GEORGIA CODE (Last Updated: August 20, 2013) |
Title 17. CRIMINAL PROCEDURE |
Chapter 10. SENTENCE AND PUNISHMENT |
Article 3. MENTALLY INCOMPETENT TO BE EXECUTED |
Section 17-10-68. Proof; disposition
Latest version.
- (a) The court may receive proof by depositions, oral testimony, sworn affidavits, or other evidence.
(b) The taking of depositions shall be governed by Code Sections 9-11-26 through 9-11-32 and 9-11-37.
(c) If a sworn affidavit is to be introduced into evidence by either party, the party intending to introduce such an affidavit shall cause it to be served upon the opposing party at least five days in advance of the date set for a hearing in the case or, in the event a hearing is set less than five days from the date of the filing of the application, as soon as possible so that opposing counsel has the opportunity to review the affidavit prior to the hearing. The affidavit so served shall be accompanied by notice of the party's intention to introduce it into evidence. The superior court judge considering the application may resolve disputed issues of fact upon the basis of sworn affidavits standing by themselves.

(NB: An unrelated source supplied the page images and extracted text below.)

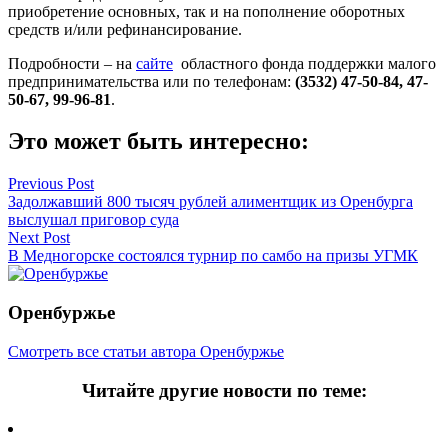
приобретение основных, так и на пополнение оборотных
средств и/или рефинансирование.
Подробности – на
сайте
областного фонда поддержки малого
предпринимательства или по телефонам:
(3532) 47-50-84, 47-
50-67, 99-96-81
.
Это может быть интересно:
Навигация
Previous Post
Задолжавший 800 тысяч рублей алиментщик из Оренбурга
по
выслушал приговор суда
записям
Next Post
В Медногорске состоялся турнир по самбо на призы УГМК
Оренбуржье
Смотреть все статьи автора Оренбуржье
Читайте другие новости по теме:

(d) After reviewing the pleadings and evidence offered at the hearing, the judge of the superior court hearing the case shall make written findings of fact and conclusions of law upon which the judgment is based. The findings of fact and conclusions of law shall be recorded as part of the record in the case.
(e) If the court finds in favor of the applicant by finding that the applicant has proven his or her mental incompetence to be executed by a preponderance of the evidence, the court shall enter an appropriate order with respect to any scheduled execution time period and shall enter such supplementary orders as necessary and proper. If the court denies the application, the court shall direct that immediate telephonic notification be given to the parties and any stay presently entered under this article shall be dissolved instanter.
Code 1981, § 17-10-68, enacted by Ga. L. 1988, p. 1003, § 2.